There was a time when the Heart Sutra evoked associations with Asian monastic rituals, and not Florida hospitals; and when “the great matter of life and death,” as the Zen tradition puts it, did not apply to theAmerican abortion debate; and when running an AIDS hospice may have been considered too secular for Buddhist priests; and when Buddhist priests felt obliged to deny their sexuality, all the more so if it was homosexual. There was a time, not long ago, when Russia did not tolerate inquiry into Buddhist affairs, and it was beyond imagination that Russia would release, as it did recently, new revelations about Stalin’s gruesome annihilation of Buddhist monks, or allow His Holiness the Dalai Lama to visit Mongolia, which it did last summer.

This range of Buddhist activity, all of which appears in this issue of Tricycle, is further reflected in aninvestigation of the killings which took place inside a Thai temple in Arizona, and in a pilgrimage to a temple in Northern Thailand. And in the Ancestors department, Rick Fields introduces Hui Shan, a fifth-century Chinese Buddhist monk who may have reached the New World almost a thousand years before the Nina, the Pinta, and the Santa Maria set sail.

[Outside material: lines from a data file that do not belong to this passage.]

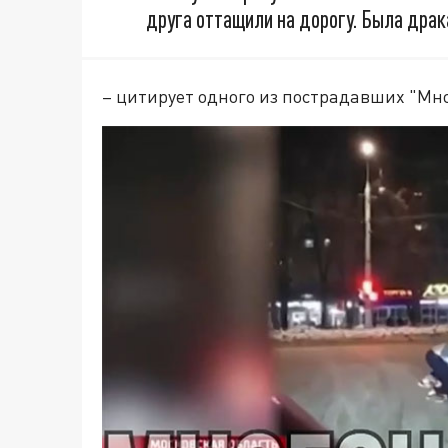
друга оттащили на дорогу. Была драка
– цитирует одного из пострадавших "Мн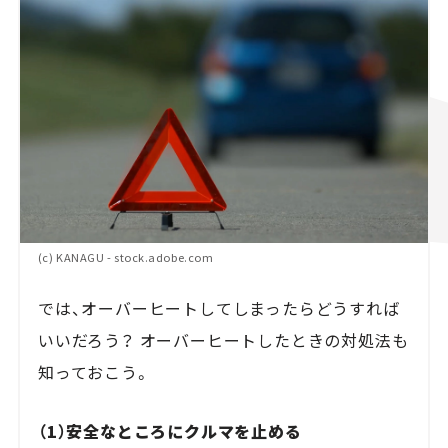
(c) KANAGU - stock.adobe.com
では、オーバーヒートしてしまったらどうすれば
いいだろう？ オーバーヒートしたときの対処法も
知っておこう。
（
1
）安全なところにクルマを止める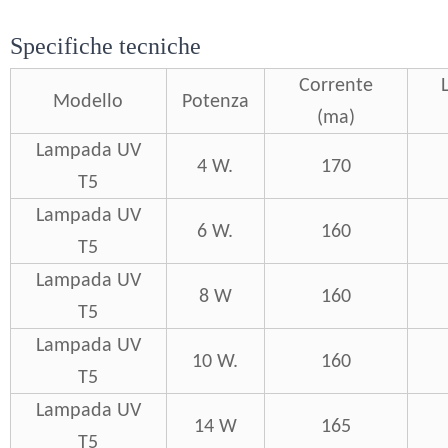
Specifiche tecniche
Corrente
Modello
Potenza
(ma)
Lampada UV
4 W.
170
T5
Lampada UV
6 W.
160
T5
Lampada UV
8 W
160
T5
Lampada UV
10 W.
160
T5
Lampada UV
14 W
165
T5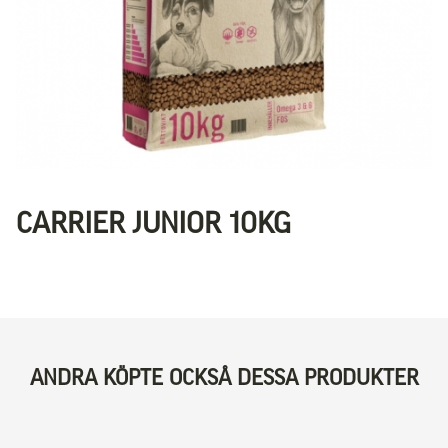
CARRIER JUNIOR 10KG
ANDRA KÖPTE OCKSÅ DESSA PRODUKTER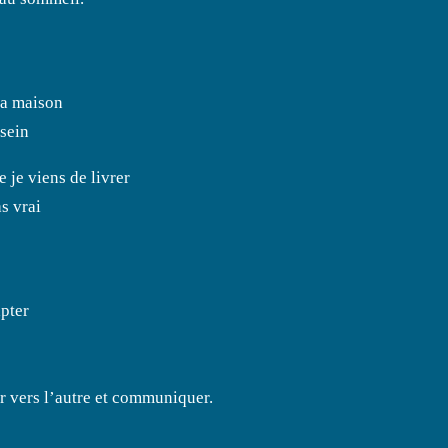
la maison
ssein
e je viens de livrer
s vrai
pter
er vers l’autre et communiquer.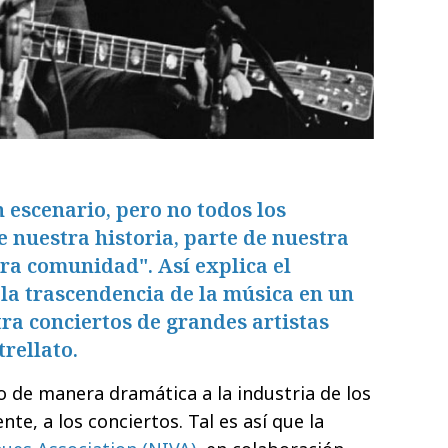
 escenario, pero no todos los
e nuestra historia, parte de nuestra
tra comunidad". Así explica el
la trascendencia de la música en un
ra conciertos de grandes artistas
trellato.
o de manera dramática a la industria de los
te, a los conciertos. Tal es así que la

If Hui Shan was an historical reality, who—we might wonder—was his Queen Isabella? To whom did he owe his patronage or bid his adieus? And for what benefits did he risk a Pacific voyage? Probably not cardamom, cumin, or rubies. For liberation on the other shore? Perhaps he was a restless monk, rebelling against the rigors of meditating with rocks on his head-a custom of Chinese adepts to ward off sleep. Or perhaps he wanted to escape the tedious practice of rote memorization of scripture.

Whether or not Hui Shan represents the first ocean crossing to the New World, or the first Buddhist to touch foot in this hemisphere, the very existence of this story—fact or fiction—lingers in mid-air like a holographic harbinger of contemporary Buddhism travelling its own very curious course through uncharted waters. However fanciful the conjectures, they share the ingredient of surprise, for Hui Shan’s story defies all our expectations of a fifth-century Buddhist monk. If in no other way, this alone makes monk Hui Shan, the sea-faring adventurer, a true ancestor of Buddhism in America.

Often, people who claim to know nothing of Buddhism will be astonished by Buddhist programs within prisons or AIDS hospices, or surprised by the commitment of artists, or scientists, or business people to Buddhist practice. So it seems that many people entertain very specific ideas about what Buddhism is not. At this time, a great deal of Buddhist activity in America conforms to no one’s expectations of what Buddhism should be. We keep being surprised, even by ourselves. Just now, ours is not predominately a Buddhism of removed monasticism. It is out of robes, in the streets, in institutions, workplaces, and homes. Finally, what seems consistently to defy everyone’s expectations is how ordinary the expressions of Buddhism can be, how much Buddhists are just like everyone else—concerned with sex and death, abortion, AIDS and homelessness, the economy, and the environment. Ironically, this immersion in social concerns is creating the anonymity that monasticism has long achieved by the uniformity of appearance. The monastic robe, which in some Zen lineages is called “…the robe of liberation, a formless field of benefaction…” encourages the ordained to forsake materialistic values. This renunciation cultivates the interior seeds of wisdom and compassion; without this, there is no dharma, in or out of the monasteries, in or out of robes. While Buddhist history is steeped in monasticism, our own democratic traditions compel us to share the burden of social problems. The challenge now is to see just how inclusive, and how formless, we can make the field of benefaction.